Belle et Sébastien 3 : J’ai lu le scénario comme je lis un Jack London
Le 14/02/2018
- Allociné
A la frontière du conte, du western, du parcours initiatique et du film d'aventures, Clovis Cornillac offre à Belle et Sébastien un dernier chapitre sincère. Rencontre.
AlloCiné : Un enfant, des animaux, la neige : normalement, ce sont trois choses à éviter quand on réalise un film !
Clovis Cornillac : En général, tu fais marrer tout le monde ! (Rires) Quand j’ai dit à mes pairs : "Mon prochain long métrage, ça va être à la montagne sous la neige avec un chien, des chiots et des enfants…", tu as l’impression de faire une vanne. C’est compliqué, c’est sûr, mais quand on fait un film, la question n’est pas que ce soit simple ou pas. La question, c’est d’être mû par quelque chose, d’être habité par l’idée de raconter une histoire et de fabriquer du cinéma. Se poser uniquement la question de la simplicité et de la rentabilité, ce n’est pas ma conception, ce n’est pas ce qui m’anime. Naïvement, je n’avais pas mesuré toutes ces difficultés : j’ai lu le scénario comme j’ai lu un Jack London. Faire un film d’aventures avec les animaux, la nature, des hommes, des enfants, un parcours initiatique… Après quand tu pars sur l’aventure, chaque étape est compliquée mais peu importe, on va les passer, on va trouver les solutions, on va avancer. Il faut emmener tout le monde sur ton territoire pour dire : "Les gars, soyons enthousiastes de faire ça, de fabriquer ça, parce que ça ne sera pas vide." C’est compliqué, oui, mais en même temps c’est une aventure en soi. Faire un film d’aventures sans vivre une aventure ce serait peut-être un peu étrange.
Tchéky, "Belle et Sébastien" est la première franchise de votre riche carrière. Cela témoigne de votre attachement à ce personnage et à cet univers ?
Tchéky Karyo : C’est vrai, c’est la première fois. Il y a une sorte de fidélité à la fois avec une équipe, avec des producteurs, avec des personnages, avec une nature aussi qui est extrêmement présente et qui court sur les trois films. C’est assez génial sur cinq ou six ans d’avoir rendez-vous avec ces saisons aussi vives qu’en Haute Maurienne, avec cette neige incroyable et ces lieux qui vous prennent dans les bras et qui peuvent vous massacrer dans la seconde qui suit. J’ai beaucoup aimé suivre ce parcours. Et puis découvrir des metteurs en scène différents qui ont chacun amené leur savoir-faire, leur histoire et leurs goûts, tour en respectant la franchise… avec franchise. (Rires)

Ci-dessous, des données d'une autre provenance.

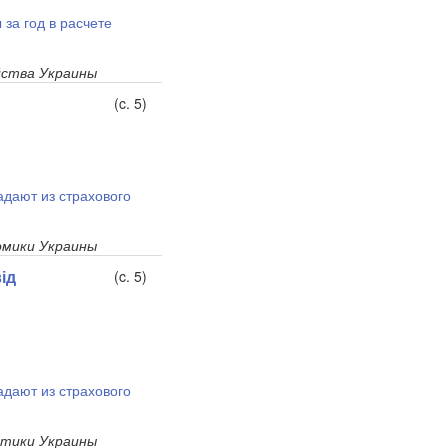
за год в расчете
йства Украины
(c. 5)
дают из страхового
мики Украины
ід
(c. 5)
дают из страхового
итики Украины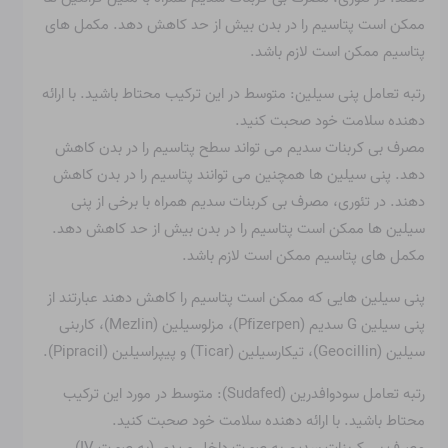
ممکن است پتاسیم را در بدن بیش از حد کاهش دهد. مکمل های
پتاسیم ممکن است لازم باشد.
رتبه تعامل پنی سیلین: متوسط ​​در این ترکیب محتاط باشید. با ارائه
دهنده سلامت خود صحبت کنید.
مصرف بی کربنات سدیم می تواند سطح پتاسیم را در بدن کاهش
دهد. پنی سیلین ها همچنین می توانند پتاسیم را در بدن کاهش
دهند. در تئوری، مصرف بی کربنات سدیم همراه با برخی از پنی
سیلین ها ممکن است پتاسیم را در بدن بیش از حد کاهش دهد.
مکمل های پتاسیم ممکن است لازم باشد.
پنی سیلین هایی که ممکن است پتاسیم را کاهش دهند عبارتند از
پنی سیلین G سدیم (Pfizerpen)، مزلوسیلین (Mezlin)، کاربنی
سیلین (Geocillin)، تیکارسیلین (Ticar) و پیپراسیلین (Pipracil).
رتبه تعامل سودوافدرین (Sudafed): متوسط ​​در مورد این ترکیب
محتاط باشید. با ارائه دهنده سلامت خود صحبت کنید.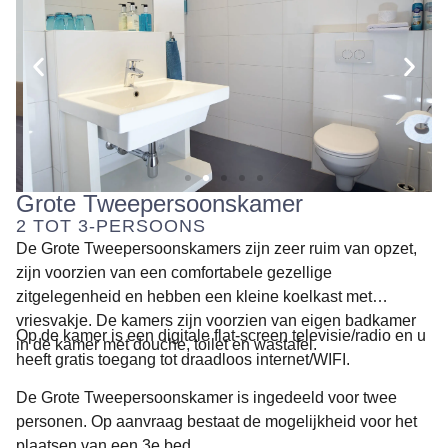
Grote Tweepersoonskamer
2 TOT 3-PERSOONS
De Grote Tweepersoonskamers zijn zeer ruim van opzet,
zijn voorzien van een comfortabele gezellige
zitgelegenheid en hebben een kleine koelkast met
vriesvakje. De kamers zijn voorzien van eigen badkamer
Op de kamer is een digitale flat-screen televisie/radio en u
in de kamer met douche, toilet en wastafel.
heeft gratis toegang tot draadloos internet/WIFI.
De Grote Tweepersoonskamer is ingedeeld voor twee
personen. Op aanvraag bestaat de mogelijkheid voor het
plaatsen van een 3e bed.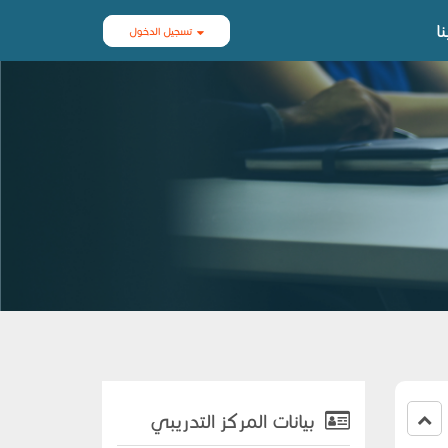
ا
تسجيل الدخول
بيانات المركز التدريبي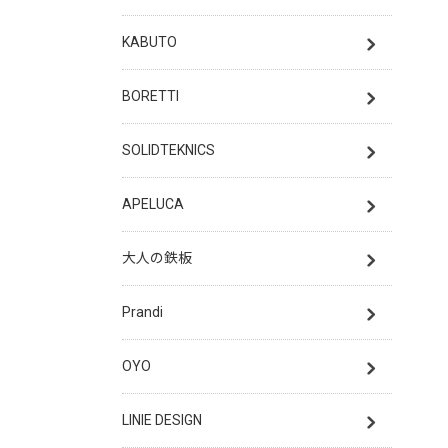
KABUTO
BORETTI
SOLIDTEKNICS
APELUCA
大人の鉄板
Prandi
OYO
LINIE DESIGN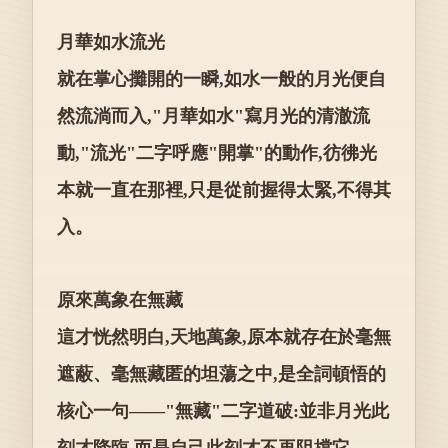
月華如水流光
就在掌心攤開的一瞬,如水一般的月光便自
然流淌而入,"月華如水"寫月光的清澈流
動,"流光"二字呼應"開掌"的動作,彷彿光
本就一直在那裡,只是從前握得太緊,不得其
入。
原來萬象在無藏
這才恍然明白,天地萬象,原本就存在於毫無
遮蔽、毫無藏匿的坦蕩之中,是全詞頓悟的
核心一句——"無藏"二字道破:並非月光此
刻才降臨,而是自己此刻才不再阻擋它。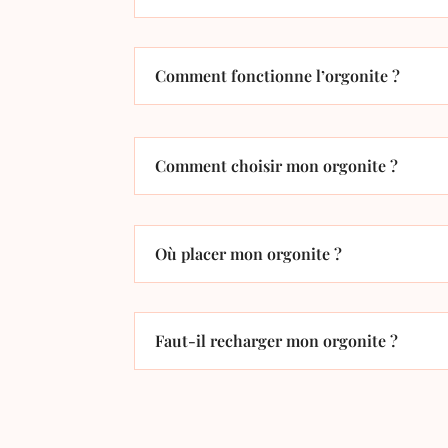
Comment fonctionne l’orgonite ?
Comment choisir mon orgonite ?
Où placer mon orgonite ?
Faut-il recharger mon orgonite ?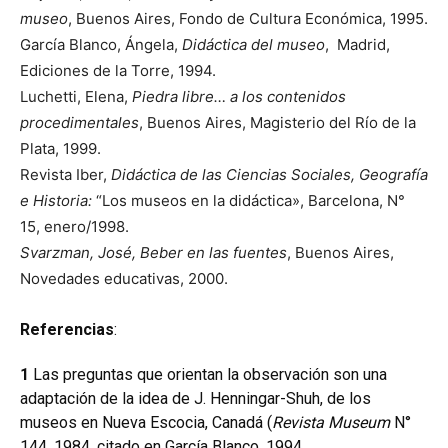
museo
, Buenos Aires, Fondo de Cultura Económica, 1995.
García Blanco, Ángela,
Didáctica del museo
, Madrid,
Ediciones de la Torre, 1994.
Luchetti, Elena,
Piedra libre… a los contenidos
procedimentales
, Buenos Aires, Magisterio del Río de la
Plata, 1999.
Revista Iber,
Didáctica de las Ciencias Sociales, Geografía
e Historia:
“Los museos en la didáctica», Barcelona, N°
15, enero/1998.
Svarzman, José,
Beber en las fuentes
, Buenos Aires,
Novedades educativas, 2000.
Referencias
:
1
Las preguntas que orientan la observación son una
adaptación de la idea de J. Henningar-Shuh, de los
museos en Nueva Escocia, Canadá (
Revista Museum
N°
144, 1984, citado en García Blanco, 1994.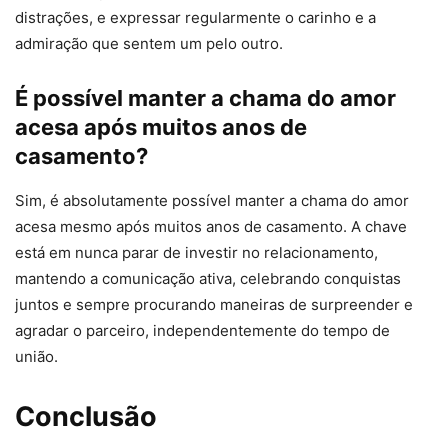
distrações, e expressar regularmente o carinho e a
admiração que sentem um pelo outro.
É possível manter a chama do amor
acesa após muitos anos de
casamento?
Sim, é absolutamente possível manter a chama do amor
acesa mesmo após muitos anos de casamento. A chave
está em nunca parar de investir no relacionamento,
mantendo a comunicação ativa, celebrando conquistas
juntos e sempre procurando maneiras de surpreender e
agradar o parceiro, independentemente do tempo de
união.
Conclusão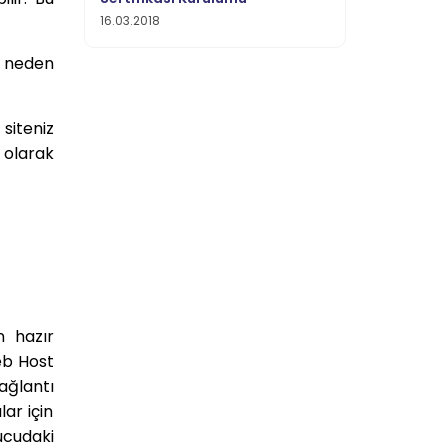
16.03.2018
ne neden
siteniz
 olarak
 hazır
eb Host
ağlantı
ar için
ucudaki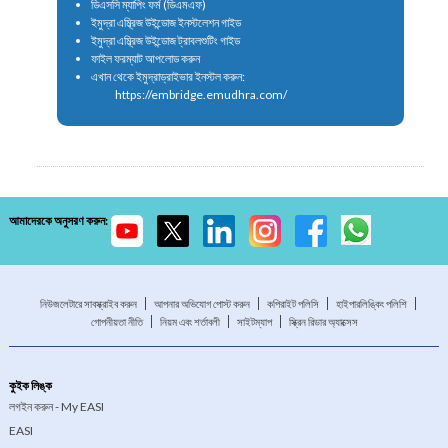
ডিএসসি ম্যাপিং ফর্ম (ডিএমএফ)
ইমুদ্রা এম্ব্রিজ উইন্ডোজ ইনস্টলেশন গাইড
ইমুদ্রা এম্ব্রিজ উইন্ডোজ ট্রাবলশুটিং গাইড
ফাইল ফরম্যাট আপলোড করুন
এখান থেকে ইমুদ্রাড্রাইভার ইনস্টল করুন:
https://embridge.emudhra.com/
আমাদেরকে অনুসরণ করুন:
নিউজলেটারে সাবস্ক্রাইব করুন
আপনার অভিযোগ পোস্ট করুন
কপিরাইট পলিসি
হাইপারলিঙ্কিং পলিশি
গোপনীয়তা নীতি
নিয়ম এবং শর্তাবলী
সাইটম্যাপ
স্ক্রিন রিডার অ্যাক্সেস
কুইক লিঙ্ক
লগইন করুন - My EASI
EASI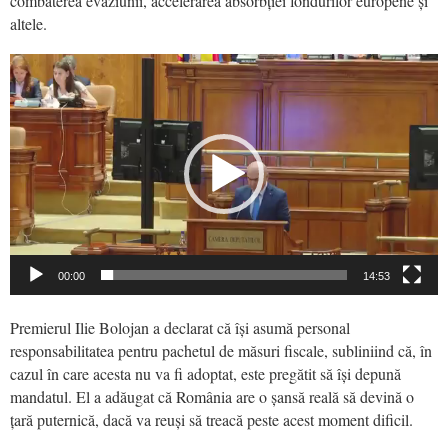
combaterea evaziunii, accelerarea absorbției fondurilor europene și
altele.
Video
Player
00:00
14:53
Premierul Ilie Bolojan a declarat că își asumă personal
responsabilitatea pentru pachetul de măsuri fiscale, subliniind că, în
cazul în care acesta nu va fi adoptat, este pregătit să își depună
mandatul. El a adăugat că România are o șansă reală să devină o
țară puternică, dacă va reuși să treacă peste acest moment dificil.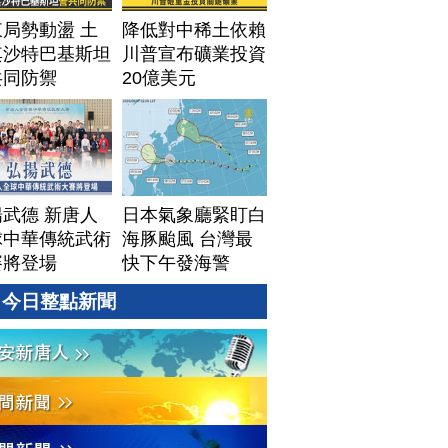
局勢動盪 土
降低對中稀土依賴
其沙特巴基斯坦
川普宣布礦業投資
共同防禦
20億美元
武德 新唐人
日本氣象廳緊盯白
球中華傳統武術
海豚颱風 台灣最
賽將登場
快下午發海警
今日整點新聞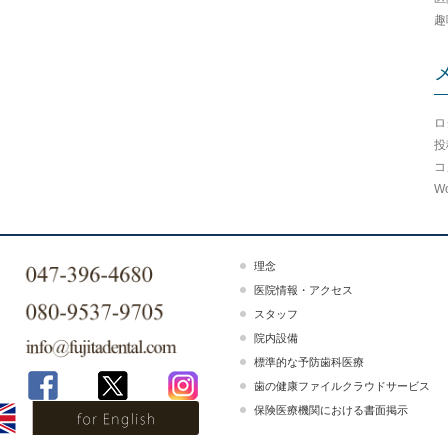
趣
ロ
投
コ
Wo
理念
医院情報・アクセス
スタッフ
院内設備
標準的な予防歯科医療
歯の健康ファイルクラウドサービス
保険医療機関における書面掲示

Le film a une approche très naïve et très sincère, mais dans le bon sens du terme, sans cynisme, comme une aventure "à l’ancienne"…
Clovis Cornillac : Absolument. Ça s’apparente même plutôt à du premier degré. On est dans une époque où on fait les malins. Et où on segmente avec des cibles : "c’est un film pour les ados", "c’est un film pour les gamins", "c’est un film pour les vieux", "c’est un film pour les couples", "c’est un film pour les jeunes couples", etc… C’est exactement à l’opposé de ce que j’ai vécu au cinéma en tant que spectateur. Moi je pars dans le genre. Que ce soit une comédie, un western ou une aventure, justement. Ce dénominateur commun de l'aventure, c’était l’ambition du film. Je ne voulais en aucun cas faire un film lénifiant pour les enfants. J’ai trois enfants, j’ai vu plein de films avec eux, et je me suis souvent beaucoup ennuyé. Et je me suis demandé pourquoi… Pourquoi je ne peux pas partager un moment avec mes mômes où je suis au spectacle, où je vis quelque chose de fort, ou alors où je retombe en enfance ? Je n’avais pas envie que Sébastien soit mignon : je voulais qu’il soit beau, qu’il soit fort. Je voulais que le personnage de Belle ait une camaraderie intime avec cet enfant, comme le font les gens qui projettent quelque chose sur leur animal. Je voulais que César soit un héros magnifique, un type soi-disant âgé qui redevient une sorte de beauté qui nous emmène sur un territoire aventureux. Je voulais que la nature soit vraiment un personnage et pas une carte postale… Ces éléments nous parlent à tous. Il n’y a donc pas la problématique d’être malin. Je ne voulais pas tomber dans l’idée qu’une licence, c’est malin. J’avais envie que Belle et Sébastien 3 soit mon film. Sans prétention. S’il n’y a pas l’implication de faire un film avec une sincérité absolue, j’en suis incapable. Et c’est un film sincère. Et donc naïf.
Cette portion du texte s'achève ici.